ASSIGNMENT: Scan the entries below for the word "solo", then copy each line that holds it.

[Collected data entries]

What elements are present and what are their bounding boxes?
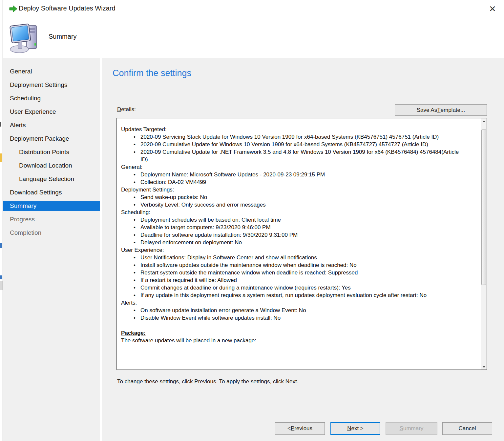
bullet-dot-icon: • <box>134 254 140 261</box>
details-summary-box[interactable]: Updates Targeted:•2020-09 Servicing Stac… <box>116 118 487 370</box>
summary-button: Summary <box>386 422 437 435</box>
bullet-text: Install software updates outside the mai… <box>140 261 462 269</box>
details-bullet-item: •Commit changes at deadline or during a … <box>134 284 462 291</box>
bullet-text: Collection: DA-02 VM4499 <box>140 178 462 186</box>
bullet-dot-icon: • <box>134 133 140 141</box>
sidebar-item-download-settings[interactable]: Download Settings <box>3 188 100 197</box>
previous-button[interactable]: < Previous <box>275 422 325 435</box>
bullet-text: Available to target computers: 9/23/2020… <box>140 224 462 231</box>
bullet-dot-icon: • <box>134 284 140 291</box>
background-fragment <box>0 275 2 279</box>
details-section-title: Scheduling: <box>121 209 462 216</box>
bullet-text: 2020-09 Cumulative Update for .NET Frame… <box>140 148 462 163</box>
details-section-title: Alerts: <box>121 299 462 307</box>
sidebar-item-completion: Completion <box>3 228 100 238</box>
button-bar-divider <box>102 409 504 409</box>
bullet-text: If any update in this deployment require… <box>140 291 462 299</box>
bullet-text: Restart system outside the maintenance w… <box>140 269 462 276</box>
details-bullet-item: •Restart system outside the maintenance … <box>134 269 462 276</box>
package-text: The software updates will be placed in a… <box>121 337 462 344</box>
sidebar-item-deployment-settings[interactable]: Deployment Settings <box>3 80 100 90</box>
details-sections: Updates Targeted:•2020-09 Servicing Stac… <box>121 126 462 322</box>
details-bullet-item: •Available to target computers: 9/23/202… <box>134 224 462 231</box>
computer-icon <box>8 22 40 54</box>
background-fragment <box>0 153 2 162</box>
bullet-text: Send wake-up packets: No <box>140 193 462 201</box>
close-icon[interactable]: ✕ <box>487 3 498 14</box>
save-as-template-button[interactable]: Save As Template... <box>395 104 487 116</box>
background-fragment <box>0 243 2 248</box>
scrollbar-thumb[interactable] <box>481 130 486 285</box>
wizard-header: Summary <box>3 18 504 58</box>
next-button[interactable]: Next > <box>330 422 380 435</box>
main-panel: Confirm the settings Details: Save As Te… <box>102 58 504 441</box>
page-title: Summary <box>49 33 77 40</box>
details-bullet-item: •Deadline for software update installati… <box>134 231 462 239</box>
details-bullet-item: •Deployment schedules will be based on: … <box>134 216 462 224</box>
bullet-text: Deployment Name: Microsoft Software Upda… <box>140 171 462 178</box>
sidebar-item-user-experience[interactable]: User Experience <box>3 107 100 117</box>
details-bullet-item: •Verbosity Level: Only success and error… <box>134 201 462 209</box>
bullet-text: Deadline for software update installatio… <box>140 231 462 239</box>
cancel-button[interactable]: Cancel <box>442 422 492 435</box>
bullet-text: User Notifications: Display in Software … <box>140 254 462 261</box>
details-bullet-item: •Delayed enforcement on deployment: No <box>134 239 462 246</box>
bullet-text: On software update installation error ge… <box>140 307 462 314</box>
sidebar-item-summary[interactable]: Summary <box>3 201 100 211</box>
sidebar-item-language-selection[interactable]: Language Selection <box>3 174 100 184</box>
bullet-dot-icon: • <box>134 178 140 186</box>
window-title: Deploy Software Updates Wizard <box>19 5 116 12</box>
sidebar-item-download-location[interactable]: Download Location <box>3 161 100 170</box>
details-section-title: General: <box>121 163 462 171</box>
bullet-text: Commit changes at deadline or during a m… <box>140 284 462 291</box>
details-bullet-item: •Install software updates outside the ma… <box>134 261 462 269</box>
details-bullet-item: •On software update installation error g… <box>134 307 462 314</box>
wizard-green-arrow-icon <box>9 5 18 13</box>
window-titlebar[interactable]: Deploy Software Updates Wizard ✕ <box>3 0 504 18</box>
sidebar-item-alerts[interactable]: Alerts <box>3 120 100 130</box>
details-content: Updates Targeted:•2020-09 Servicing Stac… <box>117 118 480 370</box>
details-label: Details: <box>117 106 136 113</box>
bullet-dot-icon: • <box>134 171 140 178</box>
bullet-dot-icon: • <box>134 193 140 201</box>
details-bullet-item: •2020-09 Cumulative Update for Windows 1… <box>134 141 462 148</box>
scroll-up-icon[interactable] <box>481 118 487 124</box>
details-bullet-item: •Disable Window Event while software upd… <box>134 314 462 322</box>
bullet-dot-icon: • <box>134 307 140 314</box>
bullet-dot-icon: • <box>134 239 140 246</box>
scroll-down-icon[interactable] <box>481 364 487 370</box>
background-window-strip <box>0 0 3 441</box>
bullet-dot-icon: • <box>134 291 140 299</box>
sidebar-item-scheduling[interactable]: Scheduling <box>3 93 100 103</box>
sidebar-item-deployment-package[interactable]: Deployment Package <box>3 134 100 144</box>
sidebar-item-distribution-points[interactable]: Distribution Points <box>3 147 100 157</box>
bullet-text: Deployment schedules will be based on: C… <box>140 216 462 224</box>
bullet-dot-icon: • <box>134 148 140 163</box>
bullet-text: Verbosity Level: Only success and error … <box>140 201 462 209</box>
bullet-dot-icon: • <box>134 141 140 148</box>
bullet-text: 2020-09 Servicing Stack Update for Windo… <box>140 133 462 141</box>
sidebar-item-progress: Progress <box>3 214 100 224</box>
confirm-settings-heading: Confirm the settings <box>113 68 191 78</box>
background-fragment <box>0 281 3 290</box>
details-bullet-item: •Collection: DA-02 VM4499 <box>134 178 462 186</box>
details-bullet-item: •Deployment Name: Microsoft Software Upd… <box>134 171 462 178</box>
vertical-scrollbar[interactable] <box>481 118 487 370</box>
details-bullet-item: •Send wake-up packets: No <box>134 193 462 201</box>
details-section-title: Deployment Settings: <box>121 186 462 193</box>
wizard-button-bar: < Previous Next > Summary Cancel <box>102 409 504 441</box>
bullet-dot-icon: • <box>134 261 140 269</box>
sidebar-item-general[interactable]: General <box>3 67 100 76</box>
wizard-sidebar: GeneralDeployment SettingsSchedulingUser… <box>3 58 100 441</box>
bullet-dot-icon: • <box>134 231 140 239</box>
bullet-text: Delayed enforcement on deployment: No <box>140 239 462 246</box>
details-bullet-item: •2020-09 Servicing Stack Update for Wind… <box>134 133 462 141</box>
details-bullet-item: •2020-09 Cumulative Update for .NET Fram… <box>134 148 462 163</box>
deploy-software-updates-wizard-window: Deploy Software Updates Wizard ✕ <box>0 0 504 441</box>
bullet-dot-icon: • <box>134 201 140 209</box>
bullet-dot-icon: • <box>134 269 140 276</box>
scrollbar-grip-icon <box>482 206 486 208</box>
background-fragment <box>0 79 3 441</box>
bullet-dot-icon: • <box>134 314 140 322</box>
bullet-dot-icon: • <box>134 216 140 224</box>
...
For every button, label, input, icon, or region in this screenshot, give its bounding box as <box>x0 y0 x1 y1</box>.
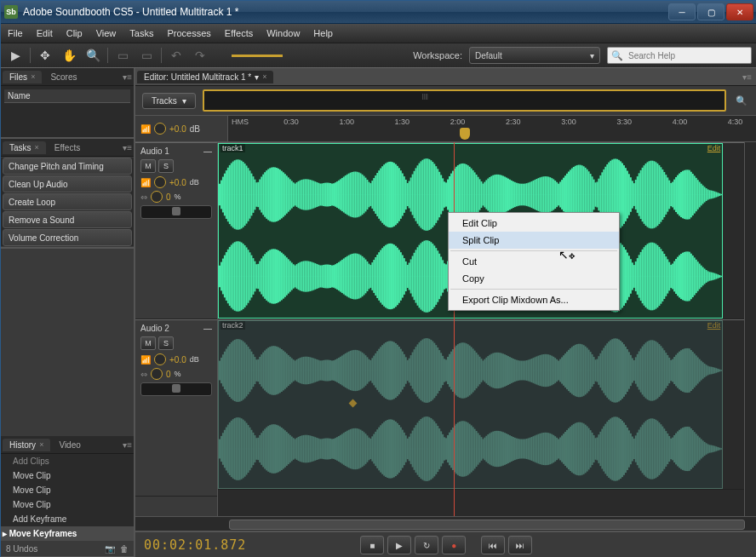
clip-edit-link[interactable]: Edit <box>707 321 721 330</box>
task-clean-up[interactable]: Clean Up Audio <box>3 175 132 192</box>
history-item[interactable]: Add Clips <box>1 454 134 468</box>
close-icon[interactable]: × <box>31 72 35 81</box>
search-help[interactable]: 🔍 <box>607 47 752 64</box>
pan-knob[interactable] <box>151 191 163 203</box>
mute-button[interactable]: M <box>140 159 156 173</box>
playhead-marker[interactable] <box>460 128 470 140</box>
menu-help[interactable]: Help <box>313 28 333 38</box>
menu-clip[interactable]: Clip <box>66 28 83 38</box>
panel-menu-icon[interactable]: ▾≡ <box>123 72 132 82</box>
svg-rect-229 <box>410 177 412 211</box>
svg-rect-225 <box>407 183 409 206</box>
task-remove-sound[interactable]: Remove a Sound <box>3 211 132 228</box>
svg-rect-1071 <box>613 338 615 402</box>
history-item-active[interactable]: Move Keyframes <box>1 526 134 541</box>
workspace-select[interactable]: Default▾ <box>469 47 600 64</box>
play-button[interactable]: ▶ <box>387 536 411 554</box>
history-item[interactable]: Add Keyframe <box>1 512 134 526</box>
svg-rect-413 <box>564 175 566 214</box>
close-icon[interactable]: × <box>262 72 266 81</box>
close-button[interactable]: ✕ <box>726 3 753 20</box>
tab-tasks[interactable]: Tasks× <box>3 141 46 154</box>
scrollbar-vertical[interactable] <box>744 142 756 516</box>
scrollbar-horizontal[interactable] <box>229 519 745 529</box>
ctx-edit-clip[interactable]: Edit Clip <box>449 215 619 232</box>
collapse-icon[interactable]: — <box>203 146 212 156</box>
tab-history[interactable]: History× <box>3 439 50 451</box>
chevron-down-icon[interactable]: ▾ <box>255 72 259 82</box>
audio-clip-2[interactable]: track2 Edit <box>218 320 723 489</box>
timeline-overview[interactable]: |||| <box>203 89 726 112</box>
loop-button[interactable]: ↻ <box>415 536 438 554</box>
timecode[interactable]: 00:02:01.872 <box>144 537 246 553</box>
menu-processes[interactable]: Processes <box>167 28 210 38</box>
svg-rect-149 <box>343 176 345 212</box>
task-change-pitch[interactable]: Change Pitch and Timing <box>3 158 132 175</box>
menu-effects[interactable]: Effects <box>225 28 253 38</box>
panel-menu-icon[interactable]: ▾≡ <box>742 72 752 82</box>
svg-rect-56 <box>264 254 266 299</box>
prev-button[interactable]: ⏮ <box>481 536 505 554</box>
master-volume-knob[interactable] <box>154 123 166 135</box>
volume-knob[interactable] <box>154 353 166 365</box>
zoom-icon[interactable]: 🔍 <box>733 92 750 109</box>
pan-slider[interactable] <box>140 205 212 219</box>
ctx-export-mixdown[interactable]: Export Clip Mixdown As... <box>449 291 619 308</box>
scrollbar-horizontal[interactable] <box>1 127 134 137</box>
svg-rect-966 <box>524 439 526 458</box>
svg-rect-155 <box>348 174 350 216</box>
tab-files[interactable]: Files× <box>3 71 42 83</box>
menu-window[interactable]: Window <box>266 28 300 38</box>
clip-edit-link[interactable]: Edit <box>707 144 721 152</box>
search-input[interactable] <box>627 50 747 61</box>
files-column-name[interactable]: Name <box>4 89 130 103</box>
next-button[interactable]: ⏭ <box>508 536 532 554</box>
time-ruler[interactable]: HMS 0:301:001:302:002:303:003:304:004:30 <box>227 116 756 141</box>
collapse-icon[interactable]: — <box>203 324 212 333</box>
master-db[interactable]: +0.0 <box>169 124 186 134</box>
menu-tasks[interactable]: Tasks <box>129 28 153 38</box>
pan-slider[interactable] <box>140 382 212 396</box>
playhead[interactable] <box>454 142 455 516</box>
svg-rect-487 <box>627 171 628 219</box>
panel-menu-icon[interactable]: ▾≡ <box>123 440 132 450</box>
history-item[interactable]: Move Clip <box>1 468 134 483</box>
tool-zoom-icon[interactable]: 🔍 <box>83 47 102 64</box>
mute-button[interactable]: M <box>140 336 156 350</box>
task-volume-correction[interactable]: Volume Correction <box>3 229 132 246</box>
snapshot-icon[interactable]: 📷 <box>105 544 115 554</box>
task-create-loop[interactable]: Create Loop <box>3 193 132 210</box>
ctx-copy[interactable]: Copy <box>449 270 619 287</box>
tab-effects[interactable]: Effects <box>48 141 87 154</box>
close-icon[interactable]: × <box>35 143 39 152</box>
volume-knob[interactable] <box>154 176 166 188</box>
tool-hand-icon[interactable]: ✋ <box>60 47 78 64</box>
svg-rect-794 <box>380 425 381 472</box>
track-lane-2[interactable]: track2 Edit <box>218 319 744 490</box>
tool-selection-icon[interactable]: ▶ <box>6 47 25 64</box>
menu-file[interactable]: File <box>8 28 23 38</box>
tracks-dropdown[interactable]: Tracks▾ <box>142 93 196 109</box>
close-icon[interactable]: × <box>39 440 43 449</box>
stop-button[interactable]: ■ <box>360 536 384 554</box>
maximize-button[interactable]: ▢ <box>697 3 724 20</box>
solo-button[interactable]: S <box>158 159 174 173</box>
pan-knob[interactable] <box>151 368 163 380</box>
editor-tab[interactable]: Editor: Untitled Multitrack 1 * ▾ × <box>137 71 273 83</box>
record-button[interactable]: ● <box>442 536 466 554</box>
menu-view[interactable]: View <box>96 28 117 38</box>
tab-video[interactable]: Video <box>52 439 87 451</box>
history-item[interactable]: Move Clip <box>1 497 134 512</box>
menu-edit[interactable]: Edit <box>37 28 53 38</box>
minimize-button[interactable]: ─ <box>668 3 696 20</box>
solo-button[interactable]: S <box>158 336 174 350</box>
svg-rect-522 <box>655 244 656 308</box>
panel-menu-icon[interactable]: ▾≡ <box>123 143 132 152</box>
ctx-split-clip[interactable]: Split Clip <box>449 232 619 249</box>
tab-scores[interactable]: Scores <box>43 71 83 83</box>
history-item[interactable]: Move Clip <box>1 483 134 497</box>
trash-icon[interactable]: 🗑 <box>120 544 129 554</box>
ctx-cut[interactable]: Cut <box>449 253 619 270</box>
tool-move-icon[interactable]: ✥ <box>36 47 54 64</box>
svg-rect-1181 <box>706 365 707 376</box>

RESPONSE BOX:
solo-button[interactable]: S <box>158 159 174 173</box>
solo-button[interactable]: S <box>158 336 174 350</box>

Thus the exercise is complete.